Only 5 percent of interviewees cited efficiency as the reason why big data and AI are on their company’s agenda. Yet 92 percent said it is driven by a desire to transform the business, to be more agile, or to beat the competition. Making a positive case for big data and AI is more likely to persuade a board and shareholders of the need to adopt them.

4) Change is slow

Investing in big data and AI is one thing. Implementing it in your company’s operations and culture is quite another, and this survey shows most firms are struggling with the latter. Only 31 percent of executives say their firm has created a data driven organization—this is a fall from 37 percent in 2017.
The lesson for firms is that simply investing more in tools and technologies is not enough. “Many leading companies are progressing slowly in pursuing their commitment to data-driven transformation,” wrote the report’s author, Randy Bean.


5) Opportunity knocks

The flip side of this is that there is a real opportunity for companies to steal an advantage over their competitors by embedding a culture of big data across the organization. 72 percent of Fortune 1000 firms interviewed said they have yet to forge a “data culture”. Those who are first to succeed will surely be more attractive to investors and customers.

6) Big data will make some firms obsolete

At present, most firms are not using data and AI to anything like its full potential. But the aspirations of the executives surveyed suggests that more firms will improve their use of data and technology in the next few years. They clearly believe that data and AI will be the next paradigm shift in how businesses operate.

Those who fail to adapt and embrace the opportunities offered by tools like predictive analytics risk becoming obsolete. The report’s authors warned firms not to be complacent about big data and AI. “Even the strongest of companies with the greatest longevity should not fall prey to complacency,” they wrote.

7) Big data drives innovation

60 percent of interviewees said their firms’ main use of big data and AI has been to drive innovation.

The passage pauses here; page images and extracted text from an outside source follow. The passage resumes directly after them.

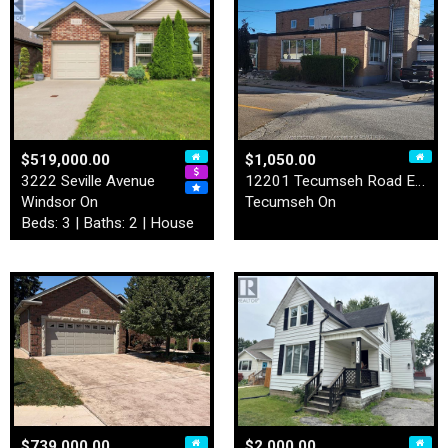
$519,000.00
$1,050.00
3222 Seville Avenue
12201 Tecumseh Road East Un…
Windsor On
Tecumseh On
Beds: 3 | Baths: 2 | House
$739,000.00
$2,000.00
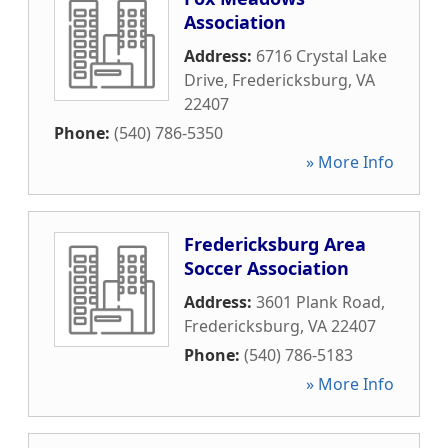
Association
Address:
6716 Crystal Lake
Drive
,
Fredericksburg
,
VA
22407
Phone:
(540) 786-5350
» More Info
Fredericksburg Area
Soccer Association
Address:
3601 Plank Road
,
Fredericksburg
,
VA
22407
Phone:
(540) 786-5183
» More Info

This hints at one of big data’s most promising possibilities: many companies are already using big data and AI to spot trends which might offer opportunities in new and existing markets, and to develop new products.

8) Leaders must promote big data and AI

The survey identified the biggest challenges to a company’s attempt to embed a culture of big data and AI. 40 percent said lack of organizational alignment or agility was the main obstacle to the adoption of AI, and 24 percent said cultural resistance was the primary difficulty.

Both problems are best overcome by the CEO and his or her senior leaders introducing organisational reform and providing staff with information and training on big data and AI. The survey suggests they might be pushing against an open door—fewer than 14 percent of executives said they were being held back by a lack of understanding that data is an asset.

So, open the door, and let big data in.